Domenica delle Palme. Il commento al vangelo

Il Vangelo     

In quel tempo, Gesù camminava davanti a tutti salendo verso Gerusalemme. Quando fu vicino a Bètfage e a Betània, presso il monte detto degli Ulivi, inviò due discepoli dicendo: «Andate nel villaggio di fronte; entrando, troverete un puledro legato, sul quale non è mai salito nessuno. Slegatelo e conducetelo qui. E se qualcuno vi domanda: “Perché lo slegate?”, risponderete così: “Il Signore ne ha bisogno”». Gli inviati andarono e trovarono come aveva loro detto. Mentre slegavano il puledro, i proprietari dissero loro: «Perché slegate il puledro?». Essi risposero: «Il Signore ne ha bisogno». Lo condussero allora da Gesù; e gettati i loro mantelli sul puledro, vi fecero salire Gesù. Mentre egli avanzava, stendevano i loro mantelli sulla strada. Era ormai vicino alla discesa del monte degli Ulivi, quando tutta la folla dei discepoli, pieni di gioia, cominciò a lodare Dio a gran voce per tutti i prodigi che avevano veduto, dicendo: «Benedetto colui che viene, il re, nel nome del Signore. Pace in cielo e gloria nel più alto dei cieli!». Alcuni farisei tra la folla gli dissero: «Maestro, rimprovera i tuoi discepoli». Ma egli rispose: «Io vi dico che, se questi taceranno, grideranno le pietre». Lc 19,28-40


Il commento

È la Domenica delle Palme. Ci viene data un’abbondanza e una pregnanza straordinaria della Parola di Dio. È vero, questi Vangeli della Passione, li sentiamo ogni anno, nella Settimana Santa. Ma è la nostra vita che, volente o nolente, è sempre nuova, diversa. Per questo la Parola può rivelarsi a noi in una maniera sempre nuova, se l’ascoltiamo col cuore.

Soffermiamoci oggi sull’ingresso di Gesù a Gerusalemme e sulla domanda che forse tante volte abbiamo sentito fare o ci siamo posti. Come ha fatto questa gente, riversa in strada, a cambiare idea nel giro di pochi giorni? Osannare Gesù questa domenica per poi urlare crocifiggilo pochi giorni dopo… Esaltare e poi mandare a morte?

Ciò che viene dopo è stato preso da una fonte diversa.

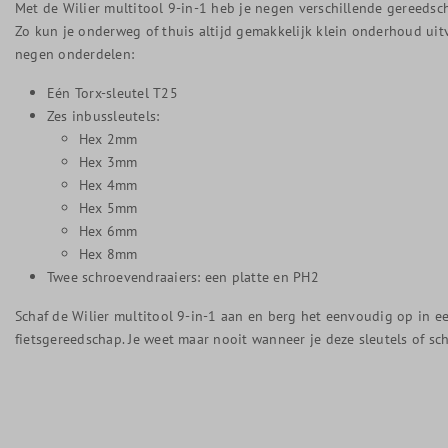
Met de Wilier multitool 9-in-1 heb je negen verschillende gereedsc
Zo kun je onderweg of thuis altijd gemakkelijk klein onderhoud uitv
negen onderdelen:
Eén Torx-sleutel T25
Zes inbussleutels:
Hex 2mm
Hex 3mm
Hex 4mm
Hex 5mm
Hex 6mm
Hex 8mm
Twee schroevendraaiers: een platte en PH2
Schaf de Wilier multitool 9-in-1 aan en berg het eenvoudig op in e
fietsgereedschap. Je weet maar nooit wanneer je deze sleutels of sc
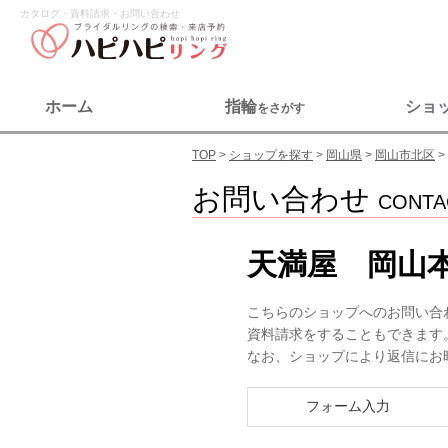
カタログ・資料請求・お問い合わせ
ホーム
指輪
ショ
をさがす
TOP
ショップを探す
岡山県
岡山市北区
お問い合わせ
CONTA
天満屋 岡山本
こちらのショップへのお問い合
資料請求をすることもできます
なお、ショップにより返信にお
フォーム入力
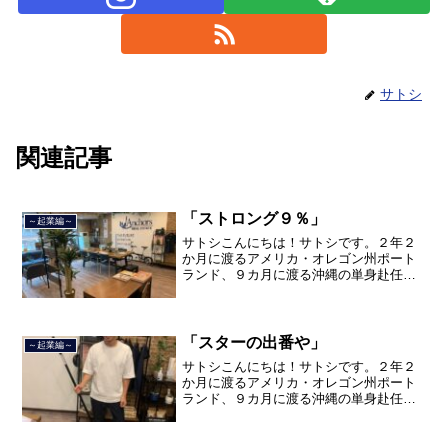
サトシ
関連記事
「ストロング９％」
～起業編～
サトシこんにちは！サトシです。２年２
か月に渡るアメリカ・オレゴン州ポート
ランド、９カ月に渡る沖縄の単身赴任の
旅を終えて、２０２１年３月５日に２３
年間のサラリーマン人生に終止符を打ち
ました。２０２１年３月９日より東京都
品川区南大井で不動産を主...
「スターの出番や」
～起業編～
サトシこんにちは！サトシです。２年２
か月に渡るアメリカ・オレゴン州ポート
ランド、９カ月に渡る沖縄の単身赴任の
旅を終えて、２０２１年３月５日に２３
年間のサラリーマン人生に終止符を打ち
ました。２０２１年３月９日より東京都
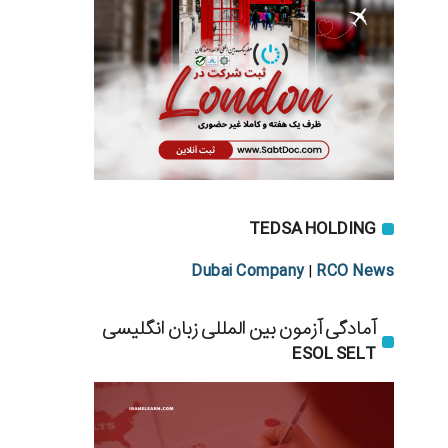
TEDSA HOLDING
Dubai Company
RCO News
|
آمادگی آزمون بین المللی زبان انگلیسی
ESOL SELT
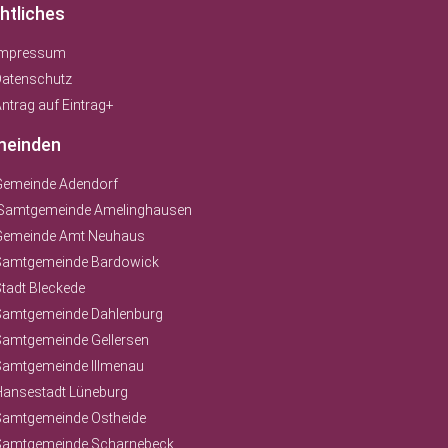
htliches
Impressum
Datenschutz
ntrag auf Eintrag+
einden
Gemeinde Adendorf
Samtgemeinde Amelinghausen
Gemeinde Amt Neuhaus
Samtgemeinde Bardowick
tadt Bleckede
Samtgemeinde Dahlenburg
Samtgemeinde Gellersen
Samtgemeinde Illmenau
Hansestadt Lüneburg
Samtgemeinde Ostheide
Samtgemeinde Scharnebeck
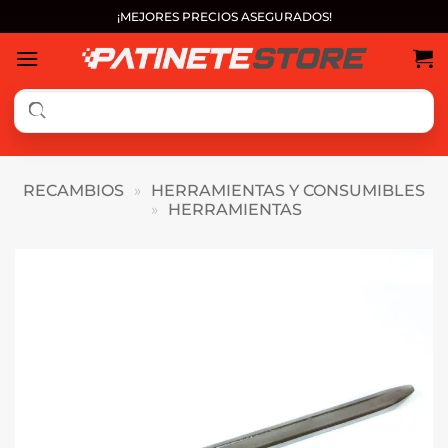
Saltar
¡MEJORES PRECIOS ASEGURADOS!
al
contenido
RECAMBIOS
»
HERRAMIENTAS Y CONSUMIBLES
»
HERRAMIENTAS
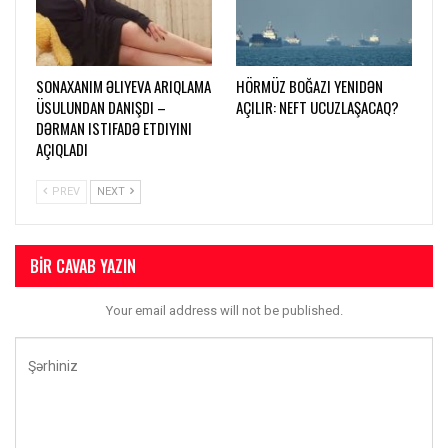
SONAXANIM ƏLIYEVA ARIQLAMA
HÖRMÜZ BOĞAZI YENIDƏN
ÜSULUNDAN DANIŞDI –
AÇILIR: NEFT UCUZLAŞACAQ?
DƏRMAN ISTIFADƏ ETDIYINI
AÇIQLADI
PREV
NEXT
BIR CAVAB YAZIN
Your email address will not be published.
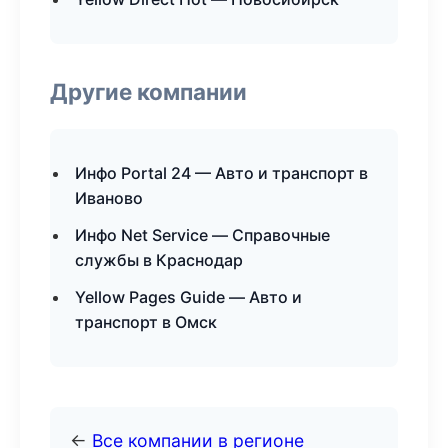
Другие компании
Инфо Portal 24 — Авто и транспорт в
Иваново
Инфо Net Service — Справочные
службы в Краснодар
Yellow Pages Guide — Авто и
транспорт в Омск
←
Все компании в регионе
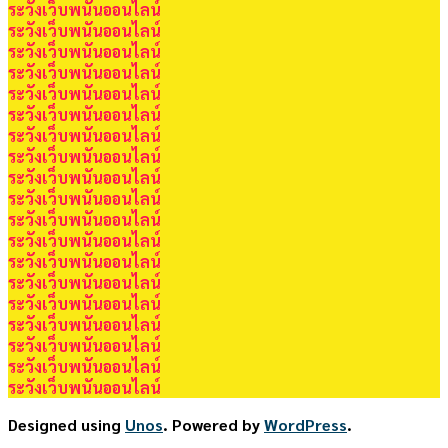
ระวังเว็บพนันออนไลน์
ระวังเว็บพนันออนไลน์
ระวังเว็บพนันออนไลน์
ระวังเว็บพนันออนไลน์
ระวังเว็บพนันออนไลน์
ระวังเว็บพนันออนไลน์
ระวังเว็บพนันออนไลน์
ระวังเว็บพนันออนไลน์
ระวังเว็บพนันออนไลน์
ระวังเว็บพนันออนไลน์
ระวังเว็บพนันออนไลน์
ระวังเว็บพนันออนไลน์
ระวังเว็บพนันออนไลน์
ระวังเว็บพนันออนไลน์
ระวังเว็บพนันออนไลน์
ระวังเว็บพนันออนไลน์
ระวังเว็บพนันออนไลน์
ระวังเว็บพนันออนไลน์
ระวังเว็บพนันออนไลน์
Designed using
Unos
. Powered by
WordPress
.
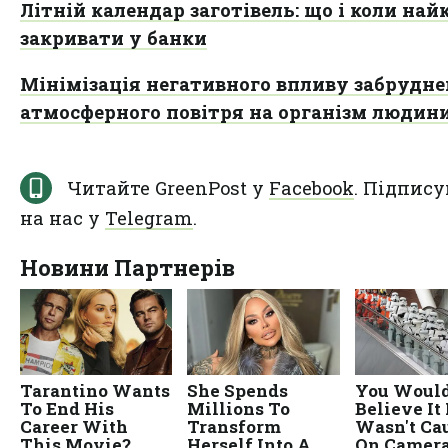
Літній календар заготівель: що і коли на
закривати у банки
Мінімізація негативного впливу забрудне
атмосферного повітря на організм людин
Читайте GreenPost у
Facebook
. Підпису
на нас у
Telegram
.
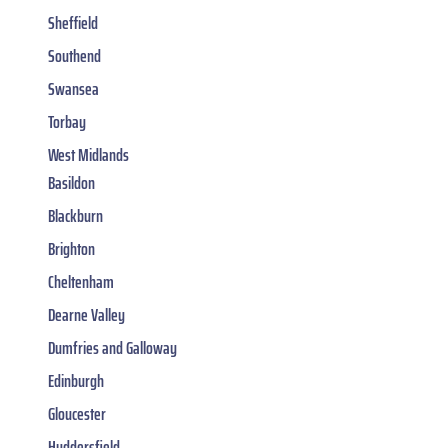
Sheffield
Southend
Swansea
Torbay
West Midlands
Basildon
Blackburn
Brighton
Cheltenham
Dearne Valley
Dumfries and Galloway
Edinburgh
Gloucester
Huddersfield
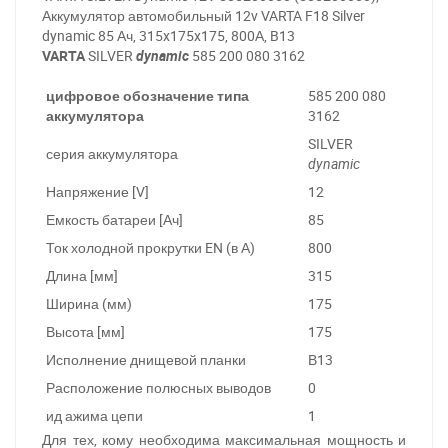
Аккумулятор автомобильный 12v VARTA F18 Silver
dynamic 85 Ач, 315x175x175, 800А, B13
VARTA
SILVER
dynamic
585 200 080 3162
цифровое обозначение типа
585 200 080
аккумулятора
3162
SILVER
серия аккумулятора
dynamic
Напряжение [V]
12
Емкость батареи [Ач]
85
Ток холодной прокрутки EN (в А)
800
Длина [мм]
315
Ширина (мм)
175
Высота [мм]
175
Исполнение днищевой планки
В13
Расположение полюсных выводов
0
ид ажима цепи
1
Для тех, кому необходима максимальная мощность и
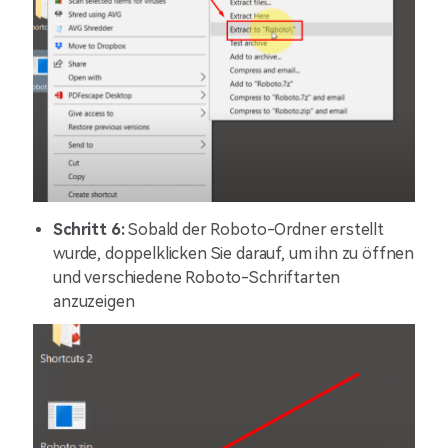
Schritt 6:
Sobald der Roboto-Ordner erstellt
wurde, doppelklicken Sie darauf, um ihn zu öffnen
und verschiedene Roboto-Schriftarten
anzuzeigen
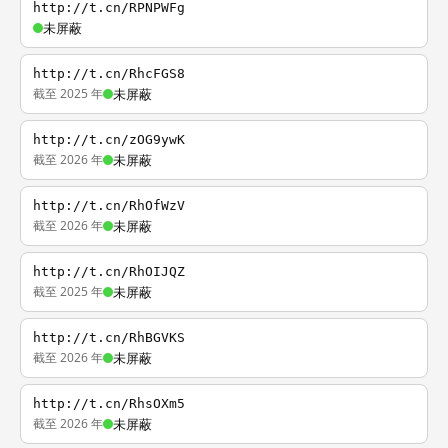
http://t.cn/RPNPWFg
未屏蔽
http://t.cn/RhcFGS8
截至 2025 年
未屏蔽
http://t.cn/zOG9ywK
截至 2026 年
未屏蔽
http://t.cn/RhOfWzV
截至 2026 年
未屏蔽
http://t.cn/RhOIJQZ
截至 2025 年
未屏蔽
http://t.cn/RhBGVKS
截至 2026 年
未屏蔽
http://t.cn/RhsOXm5
截至 2026 年
未屏蔽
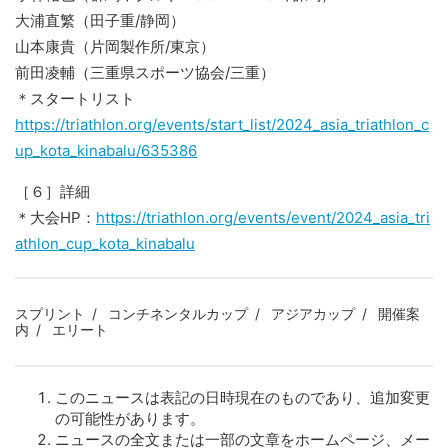
大浦直繁（田子重/静岡）
山本康貴（片岡製作所/東京）
前田凌輔（三重県スポーツ協会/三重）
＊スタートリスト
https://triathlon.org/events/start_list/2024_asia_triathlon_c
up_kota_kinabalu/635386
［６］詳細
＊大会HP：
https://triathlon.org/events/event/2024_asia_tri
athlon_cup_kota_kinabalu
スプリント
コンチネンタルカップ
アジアカップ
開催案
内
エリート
このニュースは表記の日時現在のものであり、追加変更
の可能性があります。
ニュースの全文または一部の文章をホームページ、メー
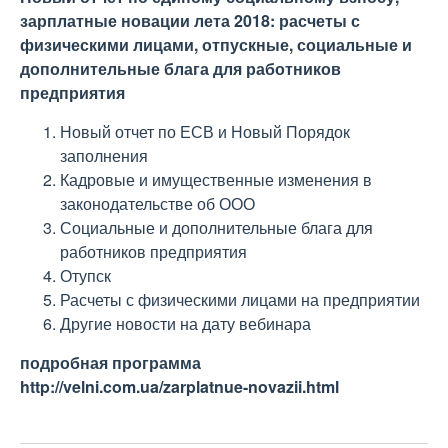
зарплатные новации лета 2018: расчеты с
физическими лицами, отпускные, социальные и
дополнительные блага для работников
предприятия
Новый отчет по ЕСВ и Новый Порядок
заполнения
Кадровые и имущественные изменения в
законодательстве об ООО
Социальные и дополнительные блага для
работников предприятия
Отупск
Расчеты с физическими лицами на предприятии
Другие новости на дату вебинара
подробная программа
http://velni.com.ua/zarplatnue-novazii.html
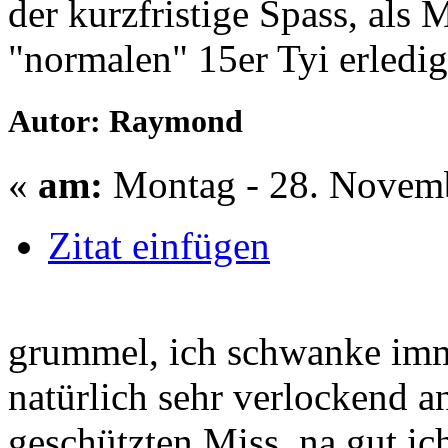
der kurzfristige Spass, als 
"normalen" 15er Tyi erledig
Autor: Raymond
«
am:
Montag - 28. Novemb
Zitat einfügen
grummel, ich schwanke imme
natürlich sehr verlockend an
geschützten Miss. na gut ic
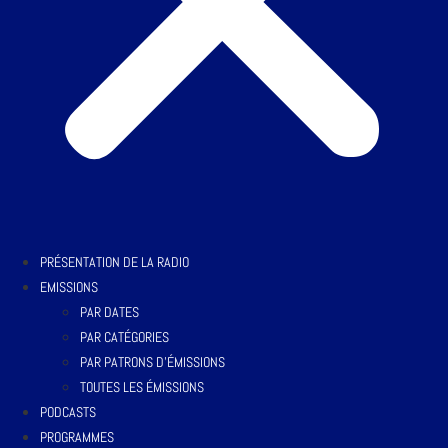
PRÉSENTATION DE LA RADIO
EMISSIONS
PAR DATES
PAR CATÉGORIES
PAR PATRONS D’ÉMISSIONS
TOUTES LES ÉMISSIONS
PODCASTS
PROGRAMMES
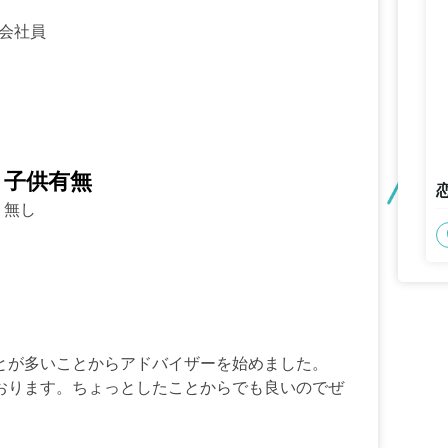
会社員
子供有無
無し
とが多いことからアドバイザーを始めました。
おります。ちょっとしたことからでも良いのでぜ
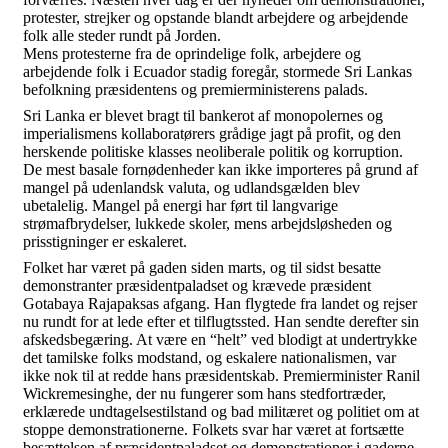
protester, strejker og opstande blandt arbejdere og arbejdende
folk alle steder rundt på Jorden.
Mens protesterne fra de oprindelige folk, arbejdere og
arbejdende folk i Ecuador stadig foregår, stormede Sri Lankas
befolkning præsidentens og premierministerens palads.
Sri Lanka er blevet bragt til bankerot af monopolernes og
imperialismens kollaboratørers grådige jagt på profit, og den
herskende politiske klasses neoliberale politik og korruption.
De mest basale fornødenheder kan ikke importeres på grund af
mangel på udenlandsk valuta, og udlandsgælden blev
ubetalelig. Mangel på energi har ført til langvarige
strømafbrydelser, lukkede skoler, mens arbejdsløsheden og
prisstigninger er eskaleret.
Folket har været på gaden siden marts, og til sidst besatte
demonstranter præsidentpaladset og krævede præsident
Gotabaya Rajapaksas afgang. Han flygtede fra landet og rejser
nu rundt for at lede efter et tilflugtssted. Han sendte derefter sin
afskedsbegæring. At være en “helt” ved blodigt at undertrykke
det tamilske folks modstand, og eskalere nationalismen, var
ikke nok til at redde hans præsidentskab. Premierminister Ranil
Wickremesinghe, der nu fungerer som hans stedfortræder,
erklærede undtagelsestilstand og bad militæret og politiet om at
stoppe demonstrationerne. Folkets svar har været at fortsætte
besættelsen af præsidentpaladset og demonstrationer i gaderne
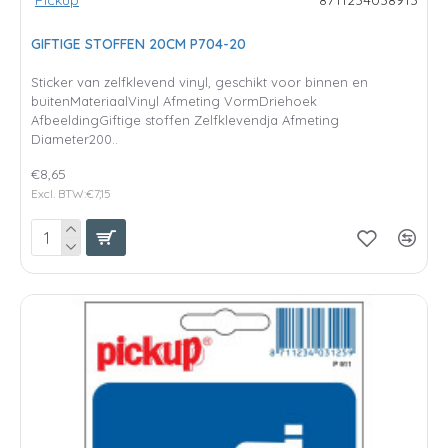
GIFTIGE STOFFEN 20CM P704-20
Sticker van zelfklevend vinyl, geschikt voor binnen en
buitenMateriaalVinyl Afmeting VormDriehoek
AfbeeldingGiftige stoffen Zelfklevendja Afmeting
Diameter200..
€8,65
Excl. BTW:€7,15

Le risposte a questo interrogativo potrebbero essere istintivamente intrise di disprezzo, o accompagnate dai risentimenti. Ma forse non c’è bisogno della risposta, che potrebbe farci risultare un po’ ipocriti, perché in fondo facciamo un po’ lo stesso, molto di frequente. Forse possiamo proporci una riflessione sulla differenza tra gli innamorati e gli amanti. Chi è innamorato, idolatra l’altro, lo idealizza, lo esalta, gli corre dietro, cerca di osannarlo, appunto, dà sfogo alle sue emozioni. Ma l’innamoramento, lo sappiamo, passa presto. Improvvisamente comincia a tirare un vento differente, qualcuno urla più forte. Arriva la paura delle conseguenze che potrebbe portare con sé la decisione di abbracciare con tutto se stessi, l’oggetto del nostro interesse. Si comincia a consapevolizzare che amare una persona comporta sacrificio e responsabilità. E quindi, siccome appare qualcun altro dietro cui andare, la folla, scegliamo una corrente facile.

Si va, e dopo cinque giorni si urla il contrario di quello che si gridava prima. Sì, perché l’amore, se lo si invita, arriva dopo l’innamoramento. E arriva come scelta e come decisione, quella presa sempre di nuovo, giorno dopo giorno. Arriva come desiderio del bene dell’altro e degli altri, perché nessun amore è esclusivo: anzi, esso è sempre generativo. L’amore arriva con l’accettazione della ferita, della sofferenza. L’innamoramento svanisce con l’emozione, che ti prende e che passa. L’amore resta come sentimento coltivato, culla del desiderio del bene, della salvezza.

La Settimana Santa è tutta improntata su questo. Gesù si consegna, perché ama, perché il voler bene delle sue creature è duraturo, e prevale su ogni altra cosa. Ciò che noi chiamiamo allora Passione di Cristo, cioè il racconto della sua morte, è una vera passione, che porta alla follia più grande, a dare la vita.

Buon passaggio dall’innamoramento all’amore, dalla potenziale morte, alla vita! Proprio in questo movimento, in fondo, avviene poi la Risurrezione.